Modernisme littéraire et « péril jaune » :
C’est dans ces domaines que l’on lit avec intérêt le livre de Anne Witchard. C’est d’ailleurs par ses études sur Limehouse, le Chinatown de Londres, qu’elle a découvert Lao She en recherchant une opinion chinoise qui puisse rendre justice de tous les documents, livres, films, articles, qui alertaient les Anglais dans les années 1920 sur « le péril jaune ».
Ses commentaires sur le journaliste Thomas Burke et ses « Tales of Chinatown », qui s’inquiétaient des risques de corruption de la nation anglaise par la Chine, sont fort intéressants. Tout comme son analyse des livres de Sax Rohmer et de son héros , le Docteur Fu Manchu (4), un Chinois d’une intelligence et d’une cruauté hors du commun qui menace la civilisation !
Puis le film « Piccadily » en 1929, renforce l’image d’un trafic de drogue organisé par la communauté chinoise. Les protestations chinoises sont nombreuses mais qui s’en soucie à l’époque !
Mais en même temps, l’avant garde intellectuelle de Londres et notamment le groupe de Bloomsbury manifeste un grand intérêt pour la Chine et sa civilisation. Poésie où le rôle d’Ezra Pound est bien connu ; confucianisme souligné par Allen Upward qui eut aussi une grande influence sur Ezra Pound. L’impact de l’art chinois et notamment via Laurence Binyon, sont également importants.
La mode même s’inspire de l’Orient et de la Chine; le style de Paul Poiret à partir de 1911 après Paris est adopté à Londres. De même en matière de décoration, la Chine et les « chinoiseries » sont à l’honneur.
Dans tous ces domaines, le livre d’Anne Witchard apporte beaucoup d’éléments et nous montre que les quatre années passées à Londres sont une étape essentielle dans la carrière d’un grand écrivain.
Bertrand Mialaret
(1) Anne Witchard, « Lao She in London ».Hong Kong University Press. 2012, 170 pages.

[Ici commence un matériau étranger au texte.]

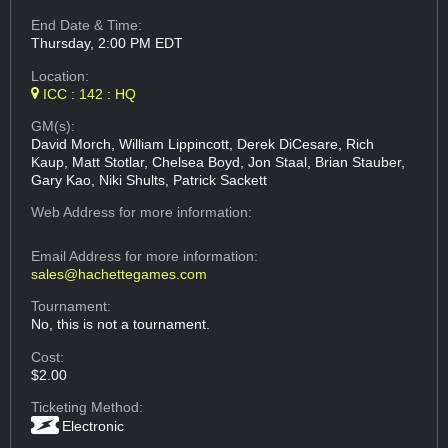
End Date & Time:
Thursday, 2:00 PM EDT
Location:
ICC : 142 : HQ
GM(s):
David Morch, William Lippincott, Derek DiCesare, Rich
Kaup, Matt Stotlar, Chelsea Boyd, Jon Staal, Brian Stauber,
Gary Kao, Niki Shults, Patrick Sackett
Web Address
for more information:
Email Address
for more information:
sales@hachettegames.com
Tournament:
No, this is not a tournament.
Cost:
$2.00
Ticketing Method:
Electronic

(2) Mentionné dans la biographie de Britt Towery “Lao She, China’s Master Storyteller”. The Tao Foundation, 1999.
(3) Lao She, “Messieurs Ma père et fils”, traduit par Claude Payen, préface de Paul Bady. Editions P. Picquier, 2000, 330 pages.
(4) Trois romans de Sax Rohmer ont été récemment publiés dans une nouvelle traduction chez Zulma. Etonnant, des romans pour la plage…qui se lisent avec plaisir.
PS: Précisions le 7/8/2013
« Mr Ma and Son », traduit par William Dolby avec une introduction par Julia Lovell, est publié en Août dans la collection Penguin Modern Classics.
Ce même éditeur publie le mois prochain « Cat Country » de Lao She , traduit par William A. Lyell et une introduction de Ian Johson. Une bonne nouvelle car ce livre était quasi introuvable en français et en anglais.
Ce n’est pas un de mes romans préférés d’un point de vue littéraire, c’est un ouvrage de science fiction, son seul roman directement politique et à ce titre très intéressant.